Sustainable Development at Anandam


Seeing Madhu’s persistence and her steadfast commitment that  turned Anandam into a cleaner place , the Management started to appreciate and support the idea of Anandam going green. They understood a Green Anandam . A Green Retirement Village, probably the first of its kind in India.  A green Anandam with a USP , an unique selling proposition.

Ramesh Harve a fellow resident who agreed to stay on the project as a consultant, Madhu Roy and Bhanu Gopalkrishnan chalked out a program of Sustainable Development, where development would happen in carefully thought out stages.

Development would span the phases, in a way that we would look after our needs in the here and now and not eat into the resources of tomorrow or future generations. They set SOPs to provide all the raw materials, to bring about an Ecologically Friendly Green Cool Anandam, planting sensibly with season and crop in mind.

The food waste after sorting, was used in composting.  The end product of composting was natural organic manure for the Tree planting campaign they initiated. The compost would be used as manure to fertilise the organic vegetable garden they started, to grow healthy organic vegetables. The same organic vegetables that informed city dwellers in a Metro buy, at a premium, from Elite Departmental Stores.

The compost site was not a traditional open hole that swallowed food waste and cowdung to decompose into organic manure. The composting was done in a novel aerobic way , a brainchild of Ramesh Harve, that eliminated any unpleasant odour, the smells that attracted flies.

When I finally agreed to go and see their project, after much persuasion and head banging, I was pleasantly surprised and astounded to see the amount of work the one woman Army and her sole supporter from the  ECO team had done silently and steadfastly waiting for no one to approve or applaud. They just did what had to be done.

The composting happened 30 feet away from the nearest residences in an open tin shed , the erstwhile garage . There was no smell . No flies  . Nothing . It did not seem to worry the residents who lived 30 feet near the compost heap, who had never complained about any smell or flies.  The same residents, however , were agitating at the thought of 3 dwarf cows coming to nest in a cow shed, at the far end of the property, 100 metres from the nearest residence.

I found two heaped mounds of earth that looked like fresh graves. covered with a pretty ground cover of green shoots , they told me was Horse Gram that provided the nitrites required for the composting. The composting mound is alternating layers of food waste, slurry cow dung, fresh twigs, dry twigs, lime and dry leaves, topped with a layer of earth on which horse gram is sown. The heap is turned to churn, at a specific time in a scientific schedule .  As long as there is habitation in Anandam there will always be an assured supply of food waste. No problem with the supply of food waste for the compost heap , unlike the cowdung they would need in large quantities in the future.

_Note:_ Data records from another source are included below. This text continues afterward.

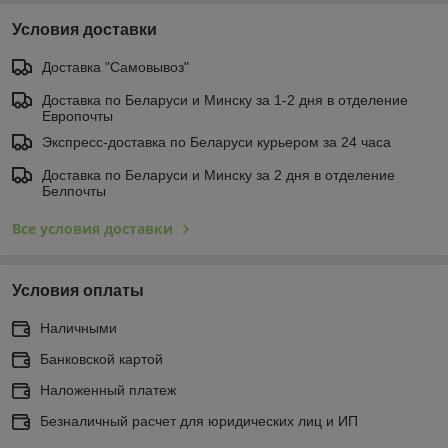
Условия доставки
Доставка "Самовывоз"
Доставка по Беларуси и Минску за 1-2 дня в отделение
Европочты
Экспресс-доставка по Беларуси курьером за 24 часа
Доставка по Беларуси и Минску за 2 дня в отделение
Белпочты
Все условия доставки
Условия оплаты
Наличными
Банковской картой
Наложенный платеж
Безналичный расчет для юридических лиц и ИП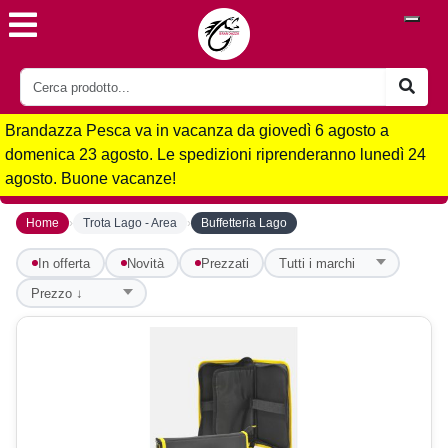
Brandazza Pesca va in vacanza da giovedì 6 agosto a
domenica 23 agosto. Le spedizioni riprenderanno lunedì 24
agosto. Buone vacanze!
›
›
Home
Trota Lago - Area
Buffetteria Lago
In offerta
Novità
Prezzati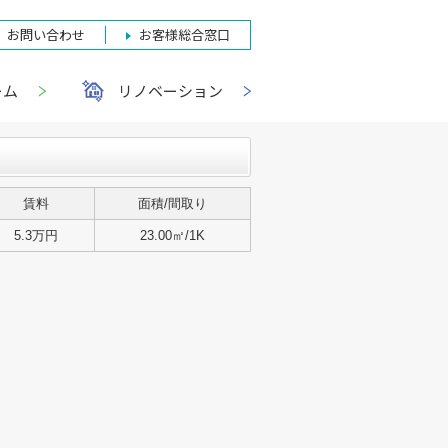
お問い合わせ
お客様総合窓口
ーム
リノベーション
賃料
面積/間取り
5.3万円
23.00㎡/1K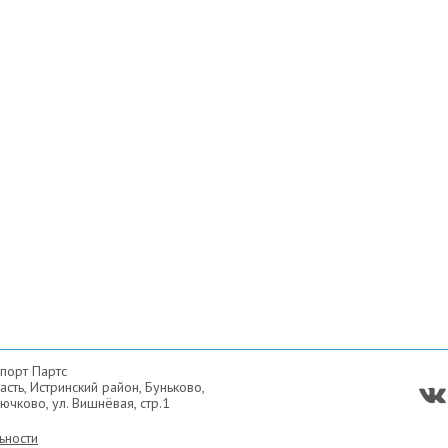
порт Партс
сть, Истринский район, Буньково,
ючково, ул. Вишнёвая, стр.1
ьности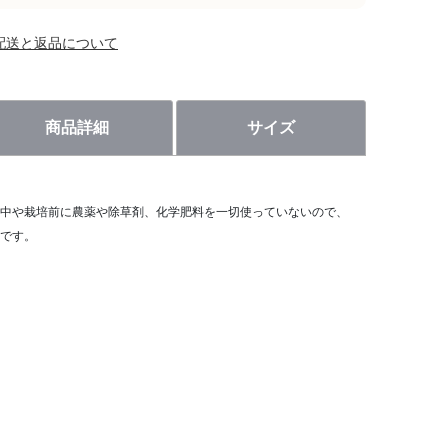
配送と返品について
商品詳細
サイズ
中や栽培前に農薬や除草剤、化学肥料を一切使っていないので、
です。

The ratio of cow dung  mixed with the food waste in the compost heap has to be in almost equal proprtions. The cow dung needed for the compost heap  would only increase with time ,  to match the rising levels of food waste  . Currently the cowdung for the compost heap, is bought from cowherds who mercilessly abuse their flagging, milking cows with injectable Oxytocins to produce more milk. The commercial cowdung is therefore not pure or organic . To be sustainable,  the cowdung has to be organic and preferably home grown under supervision in Anandam. The minimum distance that cows can be reared to allow hoof and human to share ecospace, without health hazards is 100 feet.

A cow shed was proposed at the peripheral corner of the property at a spot more than 100 metres away from the residences. The cows that are slated to join the pilot study are the Malnadu Gidda.  This particular species is a nondescript dwarf breed of cattle native to the hilly, rainy and densely forested Malenadu region of the Western Ghats in the state of Karnataka. It is also known as Uradana and Varshagandhi. This short statured breed of black and brown complexion, is known for their shy temperament, their adaptability and their resistance to disease. The milk and urine of the Manadu Gidda, apparently have medicinal properties.

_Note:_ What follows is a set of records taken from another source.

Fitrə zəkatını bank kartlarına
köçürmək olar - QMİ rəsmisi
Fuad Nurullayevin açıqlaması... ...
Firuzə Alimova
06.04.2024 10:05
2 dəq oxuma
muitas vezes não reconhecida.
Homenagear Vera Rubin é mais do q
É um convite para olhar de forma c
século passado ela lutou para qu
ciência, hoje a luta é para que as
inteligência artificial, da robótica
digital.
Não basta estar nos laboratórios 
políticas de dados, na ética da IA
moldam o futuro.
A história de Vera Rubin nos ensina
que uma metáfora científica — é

Unfortunately the Project has come to a suspended halt as some uninformed residents who have not seen the ECO project, or understood the benefits of the ECO project, have protested with a signature campaign to the Management who are going to investigate the claims made by the protestors.

The success of The ECO green project picking up momentum again will depend on all the residents understanding the ECO Green project and visiting the site, personally, to dispel their preconceived ideas and unfounded fears that it is a safe and commendable project and hail the Green Anandam we need to work towards,  as a Green Legacy for future generations.

Convincing people whose mindset does not allow them to think out of the box, who are not willing to listen, or who are not willing to think about a well thought out plan from an expert, a blue print used many times over, the world over, is as fustrating as talking to a wall.

Especially if they will never admit to being wrong.